Ebü’l-Ferec Makdisî hazretleri, kerâmetler sâhibi hikmetli sözler söyleyen, güzel ve tesirli vaaz ve nasîhatleriyle meşhûr evliyâ bir zâttır. Harran’da doğdu. 1093 (H.486) senesinde Şam’da vefât etti. Tahsil maksadıyla uzun seyahatler yaptı. Harran’dan Bağdat’a giderek zamanının en büyük âlimlerinden ilim öğrendi. Sonra Şam’a gitti. Şam’da zamânın en büyük âlimlerindendi. İlmiyle amel eden, güzel huylu, herkesle iyi geçinen, güler yüzlü, ihsânı bol, Peygamberimizin (sallallahü aleyhi ve sellem) sünnetine uyan, çok ibâdet eden, haramlardan kaçınan, şüphelilerden uzaklaşan, ârif, kerâmetler sâhibi, duâsı makbûl olan Allahü teâlânın sevgili bir kuluydu…
Bir gün vaaz ederken, oradakilerden biri aşka gelerek, bir nâra attı ve oracıkta vefât etti… Kendisine muhâlif olanlar; “Nasıl bir iş yapalım ki, bizim de meclisimizde biz konuşurken bir kimse ölsün. Şimdiye kadar hiç kimse bizim meclisimizde aşka gelip ölmedi” dediler.

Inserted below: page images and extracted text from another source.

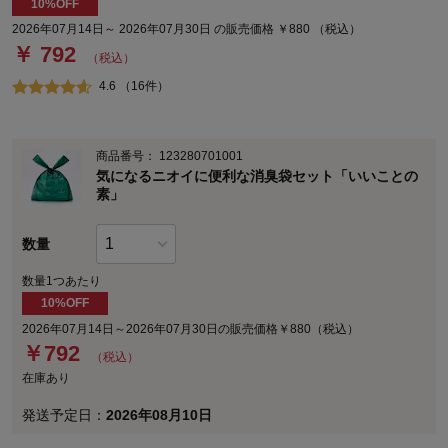
10%OFF
2026年07月14日～ 2026年07月30日 の販売価格 ￥880 （税込）
￥ 792
（税込）
4.6 （16件）
商品番号：
123280701001
気になるニオイに便利な消臭袋セット「いいことの
素」
数量
数量1つあたり
10%OFF
2026年07月14日～2026年07月30日の販売価格￥880（税込）
￥
792
（税込）
在庫あり
発送予定日：
2026年08月10日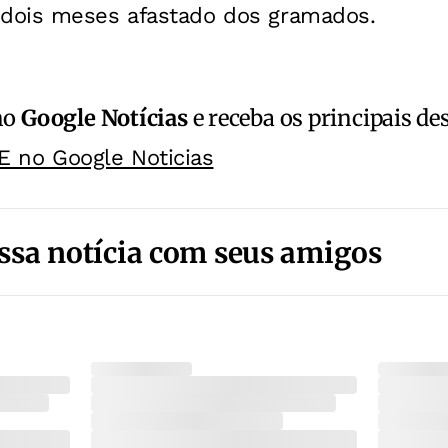
dois meses afastado dos gramados.
no
Google Notícias
e receba os principais de
E no Google Noticias
ssa notícia com seus amigos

Garip bir adam buldular, ona on dirhem para verip; “Sen meclisimizde bulun. Meclis tamam olduğu zaman büyük bir nâra at, sonra hiç konuşma ve hareket etme. Biz senin için, öldü, deriz. Sonra seni bir eve götürürüz, geceleyin de bu şehirden çıkar başka bir yere gidersin” dediler. Aynı konuştukları gibi yaptılar. O kimse müthiş bir nâra attı ve düştü. Onlar da öldü diyerek bir eve taşıdılar. O eve bir zât geldi. Bu ölü gibi görünmek isteyen kimsenin sağına-soluna dokundu ve canını acıttı. Hîlekâr kimse, canı yanınca acıyla bağırdı. “Aaa! Yaşıyor, yaşıyor!” diye bağrıştılar. Orada bulunanları bir gülme aldı ve böylece ehli olmadığı hâlde evliyâ ve rehber geçinen sahte kimselerin hîleleri anlaşıldı. Nâsıh, Şeyh Muvaffaküddîn el-Makdisî’nin şu sözlerini nakletti:
Biz hepimiz, Ebü’l-Ferec’in bereketlerine kavuştuk. Kudüs’ten Bağdat’a teşrif ettiği zaman, geldiğini haber alan Müslümanlar, onu akın akın gelip ziyâret ettiler. O zaman dedem Kudâme, kardeşine; “Gel bu zâtı ziyârete gidelim. İnşâallah bize duâ buyurur da kurtuluruz” dedi. Ebü’l-Ferec’i ziyârete gittiler. Evvelâ söze Kudâme başlayıp; “Efendim! Allahü teâlânın, Kur’ân-ı kerîmin hıfzını bana kolaylaştırması için duâ buyurmanızı ricâ ediyorum” dedi. Ebü’l-Ferec de ona duâ buyurdu. Kardeşi bir şey istemedi ve eski hâli üzerinde kaldı. Kudâme ise, Kur’ân-ı kerîmi kolayca ezberledi ve Ebü’l-Ferec hazretlerinin duâsı bereketiyle büyük hayırlara kavuştu.